A bit more about the delivery vehicle, With the Block 5 Falcon 9, SpaceX wants to reuse the launch vehicle at least around 10 times with the same first stage without any refurbishment. And with refurbishments, this rocket can be reused for up to 100 more missions. This re-use concept has reduced the cost of payload delivery dramatically, saving at least $38 million per mission.
The stage 1 vehicle comes back nearly eight minutes of the launch and landed back on earth. A droneship of SpaceX in Atlantic called 'Of Course I Still Love You' was the landing ground of the stage 1 vehicle. Later it was returned for a detailed inspection to ensure the vehicle can enter service for future delivery.
The payload is basically the cargo that will go into space. In most cases, these are satellites, supplies for the international space station or even probes for interstellar testing. In this mission, the cargo was Bangabandhu Satellite-1 (BS-1), a geostationary communication satellite. Modelled after the new-generation Spacebus 4000B2 platform from Thales Alenia Space, the geostationary satellite comes equipped with 26 Ku-band and 14 C-band transponders. The satellite will be covering Bangladesh and its neighbouring region. Stationed at 119.1° East, the system will provide Ku-band coverage for Bangladesh and its territorial waters in the Bay of Bengal, India, Nepal, Bhutan, Sri Lanka, the Philippines and Indonesia while providing C-band support to the entire region.
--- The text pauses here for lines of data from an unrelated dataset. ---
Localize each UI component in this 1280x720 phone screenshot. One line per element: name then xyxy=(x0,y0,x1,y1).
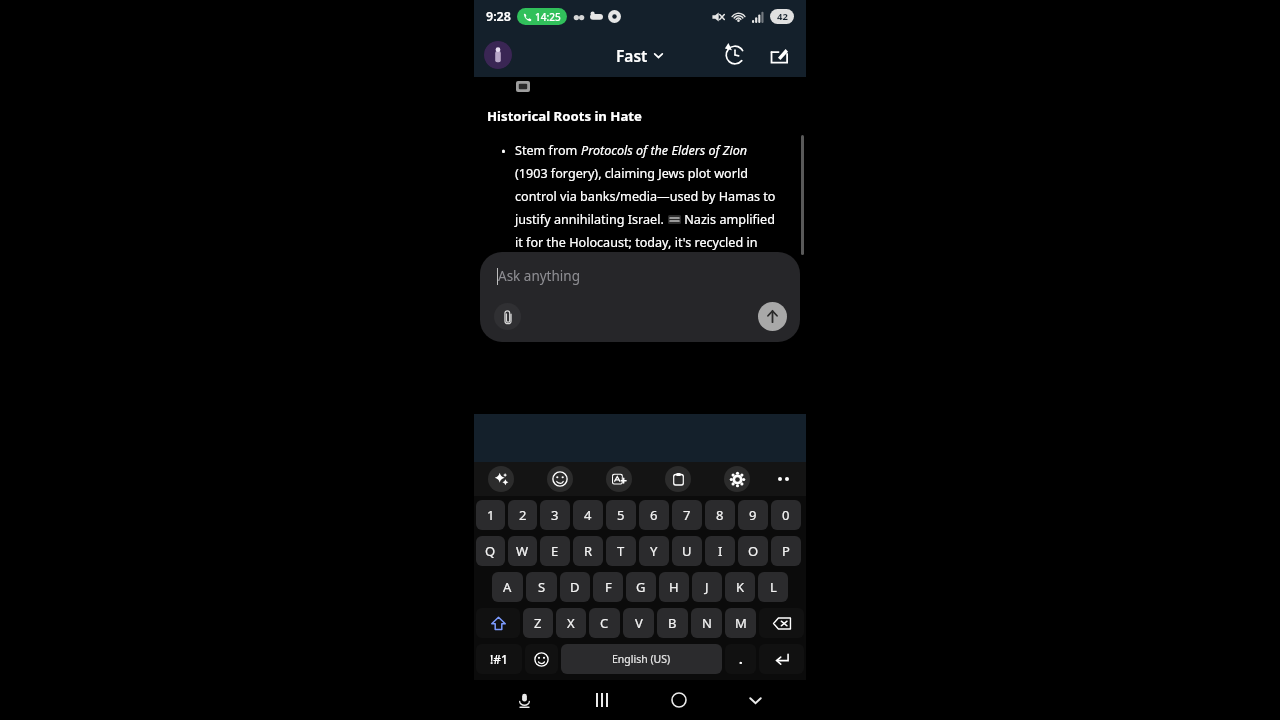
staticText: L xyxy=(770,578,777,596)
button[interactable]: B xyxy=(657,608,688,638)
button[interactable]: E xyxy=(540,536,570,566)
button[interactable]: Clipboard xyxy=(665,466,691,492)
button[interactable]: Send xyxy=(758,302,787,331)
staticText: B xyxy=(668,614,677,632)
button[interactable]: M xyxy=(725,608,756,638)
staticText: 5 xyxy=(617,506,625,524)
staticText: 7 xyxy=(683,506,691,524)
button[interactable]: L xyxy=(758,572,788,602)
button[interactable]: K xyxy=(725,572,755,602)
button[interactable]: Z xyxy=(523,608,553,638)
button[interactable]: S xyxy=(526,572,557,602)
button[interactable]: G xyxy=(626,572,656,602)
button[interactable]: Emoji xyxy=(525,644,558,674)
button[interactable]: U xyxy=(672,536,702,566)
button[interactable]: English (US) xyxy=(561,644,722,674)
staticText: 9:28 xyxy=(486,8,511,25)
button[interactable]: 8 xyxy=(705,500,735,530)
staticText: (1903 forgery), claiming Jews plot world xyxy=(515,165,748,182)
button[interactable]: T xyxy=(606,536,636,566)
button[interactable]: Voice input xyxy=(486,683,563,717)
staticText: Stem from xyxy=(515,142,581,159)
button[interactable]: 0 xyxy=(771,500,801,530)
staticText: Historical Roots in Hate xyxy=(487,107,642,125)
staticText: Ask anything xyxy=(498,267,580,285)
button[interactable]: C xyxy=(589,608,620,638)
button[interactable]: X xyxy=(556,608,586,638)
button[interactable]: 1 xyxy=(476,500,505,530)
button[interactable]: R xyxy=(573,536,603,566)
staticText: 14:25 xyxy=(535,10,561,24)
button[interactable]: 7 xyxy=(672,500,702,530)
staticText: X xyxy=(567,614,575,632)
staticText: D xyxy=(570,578,580,596)
button[interactable]: 3 xyxy=(540,500,570,530)
staticText: 6 xyxy=(650,506,658,524)
button[interactable]: D xyxy=(560,572,590,602)
staticText: Q xyxy=(485,542,496,560)
button[interactable]: 6 xyxy=(639,500,669,530)
button[interactable]: 9 xyxy=(738,500,768,530)
staticText: K xyxy=(736,578,745,596)
button[interactable]: 5 xyxy=(606,500,636,530)
staticText: T xyxy=(617,542,625,560)
button[interactable]: Q xyxy=(476,536,505,566)
staticText: Y xyxy=(650,542,658,560)
button[interactable]: More xyxy=(778,466,792,492)
staticText: 8 xyxy=(716,506,724,524)
button[interactable]: History xyxy=(720,40,750,70)
button[interactable]: Hide keyboard xyxy=(717,683,794,717)
staticText: P xyxy=(782,542,790,560)
button[interactable]: Translate xyxy=(606,466,632,492)
button[interactable]: P xyxy=(771,536,801,566)
staticText: Fast xyxy=(616,45,648,66)
staticText: O xyxy=(748,542,759,560)
button[interactable]: J xyxy=(692,572,722,602)
staticText: control via banks/media—used by Hamas to xyxy=(515,188,776,205)
button[interactable]: New chat xyxy=(764,40,794,70)
staticText: R xyxy=(584,542,593,560)
button[interactable]: Ask anything xyxy=(480,252,800,342)
button[interactable]: Profile xyxy=(484,41,512,69)
button[interactable]: N xyxy=(691,608,722,638)
button[interactable]: Y xyxy=(639,536,669,566)
staticText: I xyxy=(718,542,723,560)
button[interactable]: Fast xyxy=(608,41,672,70)
staticText: 2 xyxy=(519,506,527,524)
staticText: C xyxy=(600,614,609,632)
staticText: E xyxy=(551,542,559,560)
staticText: 3 xyxy=(551,506,559,524)
staticText: justify annihilating Israel. xyxy=(515,211,668,228)
button[interactable]: Recents xyxy=(563,683,640,717)
staticText: F xyxy=(605,578,612,596)
staticText: • xyxy=(501,142,506,160)
button[interactable]: Backspace xyxy=(759,608,804,638)
button[interactable]: F xyxy=(593,572,623,602)
staticText: M xyxy=(735,614,747,632)
button[interactable]: AI assist xyxy=(488,466,514,492)
staticText: 1 xyxy=(487,506,495,524)
staticText: . xyxy=(739,650,743,668)
button[interactable]: Enter xyxy=(759,644,804,674)
button[interactable]: Home xyxy=(640,683,717,717)
button[interactable]: Settings xyxy=(724,466,750,492)
button[interactable]: H xyxy=(659,572,689,602)
button[interactable]: Emoji xyxy=(547,466,573,492)
button[interactable]: Shift xyxy=(476,608,520,638)
staticText: 0 xyxy=(782,506,790,524)
button[interactable]: 4 xyxy=(573,500,603,530)
staticText: 42 xyxy=(777,10,788,23)
button[interactable]: !#1 xyxy=(476,644,522,674)
button[interactable]: I xyxy=(705,536,735,566)
staticText: S xyxy=(538,578,546,596)
button[interactable]: 2 xyxy=(508,500,537,530)
staticText: Nazis amplified xyxy=(681,211,775,228)
staticText: J xyxy=(705,578,709,596)
button[interactable]: W xyxy=(508,536,537,566)
button[interactable]: V xyxy=(623,608,654,638)
staticText: 4 xyxy=(584,506,592,524)
button[interactable]: Attach file xyxy=(494,303,521,330)
button[interactable]: . xyxy=(725,644,756,674)
button[interactable]: O xyxy=(738,536,768,566)
button[interactable]: A xyxy=(492,572,523,602)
What purpose will it serve
The priority operation of BS-1 would be: Direct to Home (DTH) service for TV channels, VSAT, backhaul and trunking, network restoration, disaster preparedness and relief. As of now, Bangladesh rents all of these services from satellite service provides in the region. It nearly costs around $14 million per year. Now Bangladesh can save the amount and rent out the excess capacity to the other countries in the region and earn up to $50 million per year.